Last Monday I had a 2 p.m. appointment and just enough time to get there.

Then the phone rang with a long-distance call.

And the dog wouldn’t go back in the yard because he was freaked out by an approaching storm. How does a deaf dog know thunder is rolling over the mountain?

Fifteen minutes later as I drove to my meeting (late), I thought back to another time when time made all the difference …

After a long haul from our last rodeo in Turlock, California, we stopped in Lovelock, Nevada, on our way to a rodeo in Charlotte, Iowa – which, according to the map, was on the other side of the planet.

Not really, it just looked that far away.

Mike, my rodeo bullfighter/barrel-man husband was hurting after the Turlock performance because the charge on one of his comedy acts had blown up in his hands. Blistered all the skin on both palms.

But with a bottle of pure aloe vera gel and cotton gloves, he’d driven all the way from Turlock to Lovelock anyway. (Ever try to tell a cowboy he can’t do something?)

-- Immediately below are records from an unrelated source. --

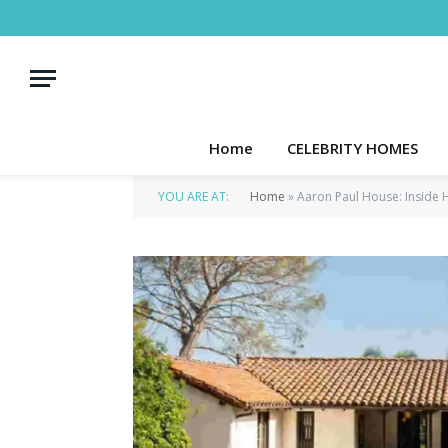
Home
CELEBRITY HOMES
YOU ARE AT:
Home
»
Aaron Paul House: Inside 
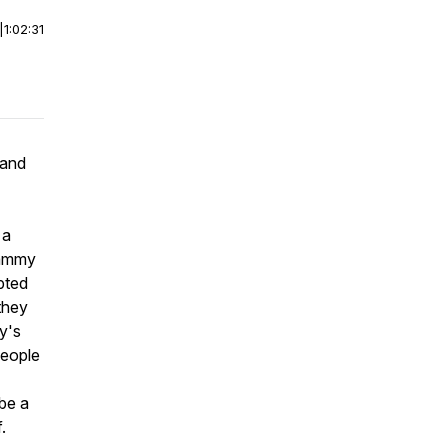
|
1:02:31
 and
 a
 Cammy
pted
 they
y's
people
 be a
.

The motel was a treat. Our two children swam in the pool, we rested up, then headed out late the next evening because driving across country in the summer was easier on the animals and the kids if we covered most of the distance at night. And Charlotte, Iowa, was still more than halfway across the country.

I took the first shift as the sun set in my side mirrors. I loved driving across the desert at night. Did you know that you can see stars all the way down to the horizon?

The kids were in the sleeper attached to our 2.5-ton International Harvester diesel truck, and Mike reclined in the passenger seat, working on a nap.

Our big truck had five gears and a two-speed rear end which meant a ten-gear routine coming off any and all stop signs. We pulled a 45-foot furniture van we’d converted into living quarters, tack room, and animal compartment, and everything of any value that we had in the world was in that rig.

I settled into my usual speed of 55 mph, the most economical for us in those days. But twenty miles out of Lovelock, I sensed the Lord urging me to ease back to 53.

Not a big difference, so why the big deal? However, I knew that tug on my insides, so I slowed.

About thirty minutes later, an aurora-like glow burst over a rise up ahead. Reflexively, I lifted my foot from the accelerator, and Mike woke up. Just this side of the crest, we came up on a semi and a car pulled off on the side of the road. We did the same.

“Stay here,” Mike said as he jumped out and ran ahead.

When he returned, he wasn’t wearing his shirt. “I’m taking our big towels, the beach towels.”

What?

Again, “Stay here.”

We were the fourth vehicle to come up on an old station wagon that had stalled just over the rise. The first vehicle was a semi that plowed into that family car full of children.

What I’d seen in the sky a few minutes earlier was the explosion.

Mike worked with the truck driver whose synthetic T-shirt had melted into his skin. It was a while before EMTs arrived, and the highway was closed for hours. The ground trembled from idling semis backed up for miles behind us.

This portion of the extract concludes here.